Fortress Investment Group, which last year was acquired by Softbank, plans to hit the market with its next flagship private-credit fund later this year, according to a person with knowledge of the firm.

The person said Fortress talked about its plans at its recent annual general meeting. The firm will likely set a smaller target for Fortress Credit Opportunities Fund V than it raised for Fund IV, which closed in 2015 on around $5 billion.

Fund V will likely be smaller because of a dearth of opportunities in the market right now, the source said. Gordon Runte, spokesman for Fortress, declined to comment.

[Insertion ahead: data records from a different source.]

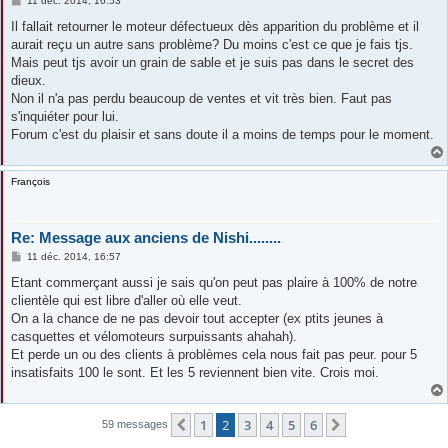
11 déc. 2014, 16:53
e
s
Il fallait retourner le moteur défectueux dès apparition du problème et il
s
aurait reçu un autre sans problème? Du moins c'est ce que je fais tjs.
a
g
Mais peut tjs avoir un grain de sable et je suis pas dans le secret des
e
dieux.
Non il n'a pas perdu beaucoup de ventes et vit très bien. Faut pas
s'inquiéter pour lui.
Forum c'est du plaisir et sans doute il a moins de temps pour le moment.
François
Re: Message aux anciens de Nishi........
M
11 déc. 2014, 16:57
e
s
Etant commerçant aussi je sais qu'on peut pas plaire à 100% de notre
s
clientèle qui est libre d'aller où elle veut.
a
g
On a la chance de ne pas devoir tout accepter (ex ptits jeunes à
e
casquettes et vélomoteurs surpuissants ahahah).
Et perde un ou des clients à problèmes cela nous fait pas peur. pour 5
insatisfaits 100 le sont. Et les 5 reviennent bien vite. Crois moi.
1
2
3
4
5
6
Précédente
Suivante
59 messages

Fortress’s credit opportunity pools are private equity-structured vehicles that target investments in distressed and undervalued assets and credits. The credit PE funds include the Credit Opportunities funds as well as credit pools for investments in Japan and real estate.

Peter Briger, co-chairman of Fortress’s board of directors, launched the firm’s credit business in 2002. Constantine Dakolias, managing director, is co-chief investment officer of the credit funds with Briger, who is co-CIO. The credit group has invested more than $100 billion since 2002, according to Fortress’s website.

Fortress, founded in 1998, is led by Briger, Co-CEO Wes Edens and Co-Founder and Principal Randal Nardone. The firm had about $56.3 billion in discretionary regulatory assets under management as of Dec. 31, 2017, the firm’s Form ADV shows.

SoftBank said on Dec. 27 that it closed the acquisition of Fortress for about $3.3 billion cash.